§ **WORK ORDER**
Say how many lines in the data hold "nice". Nothing else belongs in the answer.

§ **DATA FOR THIS TASK**
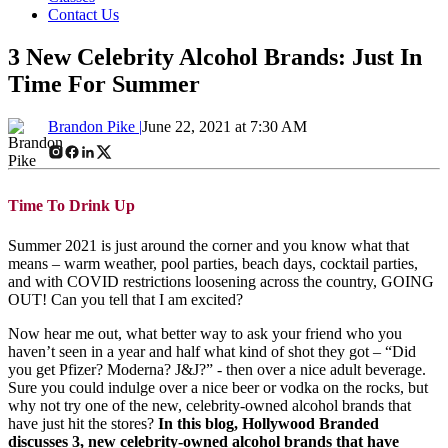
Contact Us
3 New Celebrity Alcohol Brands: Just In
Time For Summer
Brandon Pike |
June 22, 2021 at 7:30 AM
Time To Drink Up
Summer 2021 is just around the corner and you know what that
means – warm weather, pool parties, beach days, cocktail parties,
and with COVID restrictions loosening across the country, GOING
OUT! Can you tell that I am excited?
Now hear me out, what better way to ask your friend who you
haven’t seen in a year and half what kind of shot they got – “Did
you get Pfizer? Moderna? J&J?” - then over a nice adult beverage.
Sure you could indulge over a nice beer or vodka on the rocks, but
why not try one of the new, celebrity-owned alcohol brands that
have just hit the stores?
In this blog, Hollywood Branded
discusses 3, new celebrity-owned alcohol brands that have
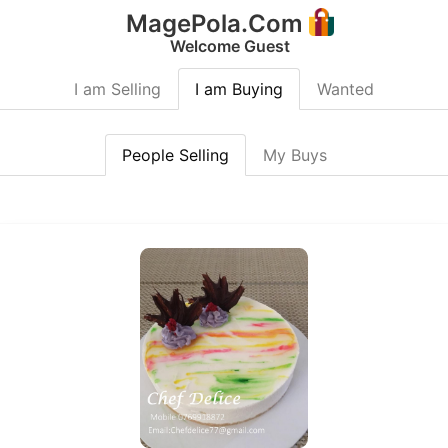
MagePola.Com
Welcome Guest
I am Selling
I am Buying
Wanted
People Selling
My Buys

...

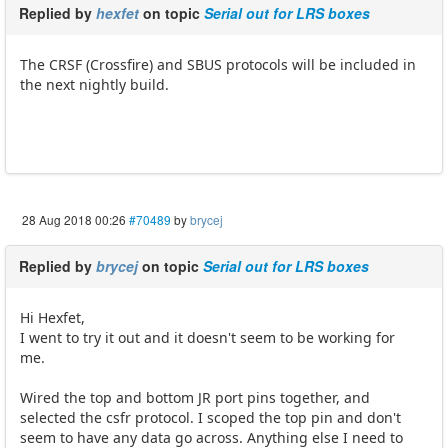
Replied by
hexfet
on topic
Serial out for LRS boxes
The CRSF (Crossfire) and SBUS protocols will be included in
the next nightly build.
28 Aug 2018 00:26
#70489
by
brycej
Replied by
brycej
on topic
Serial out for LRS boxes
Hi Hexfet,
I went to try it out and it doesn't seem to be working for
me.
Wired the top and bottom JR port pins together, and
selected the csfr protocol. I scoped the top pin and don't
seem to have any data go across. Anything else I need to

§ **RESPONSE TO THIS TASK**
2